[Entries taken from a collection]
===============
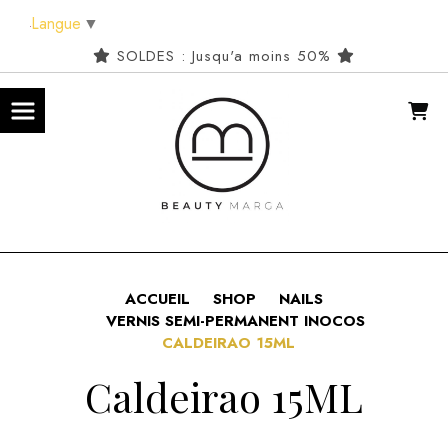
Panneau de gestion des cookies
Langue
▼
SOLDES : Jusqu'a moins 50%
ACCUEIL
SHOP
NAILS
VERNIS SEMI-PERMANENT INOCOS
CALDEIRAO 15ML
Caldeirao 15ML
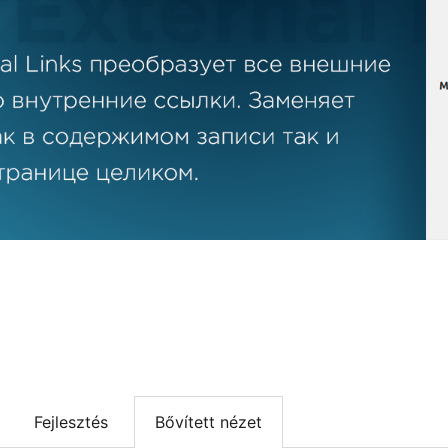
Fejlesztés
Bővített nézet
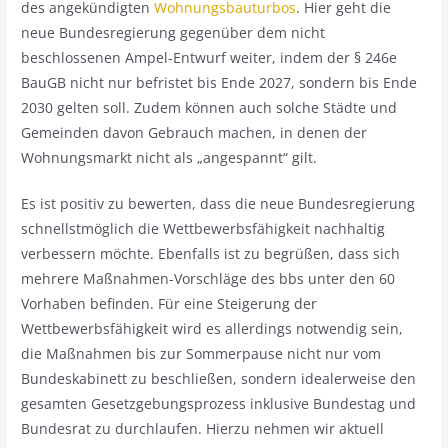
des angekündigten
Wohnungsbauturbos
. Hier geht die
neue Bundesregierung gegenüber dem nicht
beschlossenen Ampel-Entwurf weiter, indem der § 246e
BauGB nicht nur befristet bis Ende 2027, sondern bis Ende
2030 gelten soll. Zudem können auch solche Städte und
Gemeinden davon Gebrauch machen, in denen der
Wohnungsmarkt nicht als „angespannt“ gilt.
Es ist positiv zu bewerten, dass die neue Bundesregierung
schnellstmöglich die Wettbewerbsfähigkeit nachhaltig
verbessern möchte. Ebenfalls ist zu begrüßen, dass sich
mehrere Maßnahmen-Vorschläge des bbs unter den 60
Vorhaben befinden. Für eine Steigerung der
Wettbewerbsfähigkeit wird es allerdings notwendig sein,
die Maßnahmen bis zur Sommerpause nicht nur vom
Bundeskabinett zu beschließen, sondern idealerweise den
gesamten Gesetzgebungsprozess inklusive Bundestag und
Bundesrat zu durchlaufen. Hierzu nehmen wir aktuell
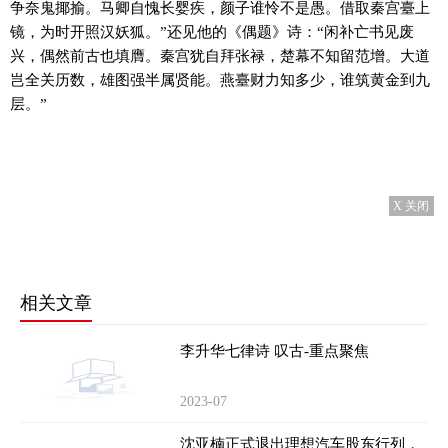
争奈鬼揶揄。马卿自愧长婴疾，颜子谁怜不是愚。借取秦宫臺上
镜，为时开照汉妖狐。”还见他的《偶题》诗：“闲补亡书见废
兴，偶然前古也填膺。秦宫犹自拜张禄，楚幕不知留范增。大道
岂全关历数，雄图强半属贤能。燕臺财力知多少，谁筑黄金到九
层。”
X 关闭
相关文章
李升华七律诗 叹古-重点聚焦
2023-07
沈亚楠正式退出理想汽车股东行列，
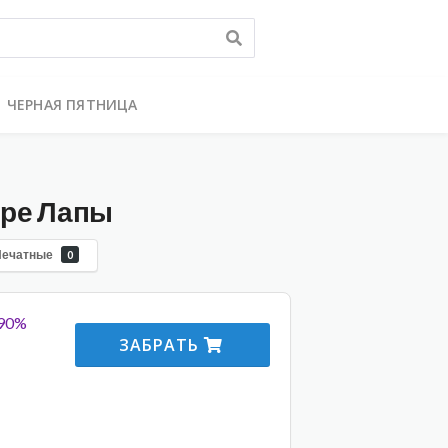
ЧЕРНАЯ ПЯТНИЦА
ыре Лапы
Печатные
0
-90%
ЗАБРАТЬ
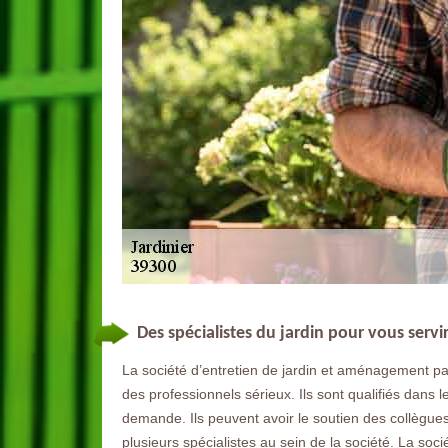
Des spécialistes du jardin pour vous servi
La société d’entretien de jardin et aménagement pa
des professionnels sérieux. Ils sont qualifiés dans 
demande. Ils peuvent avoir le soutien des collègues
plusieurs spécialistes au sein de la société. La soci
===============
● TASK STATEMENT
Return each line from the records that includes the word "neue".

● ANSWER SECTION
neue Bundesregierung gegenüber dem nicht
Es ist positiv zu bewerten, dass die neue Bundesregierung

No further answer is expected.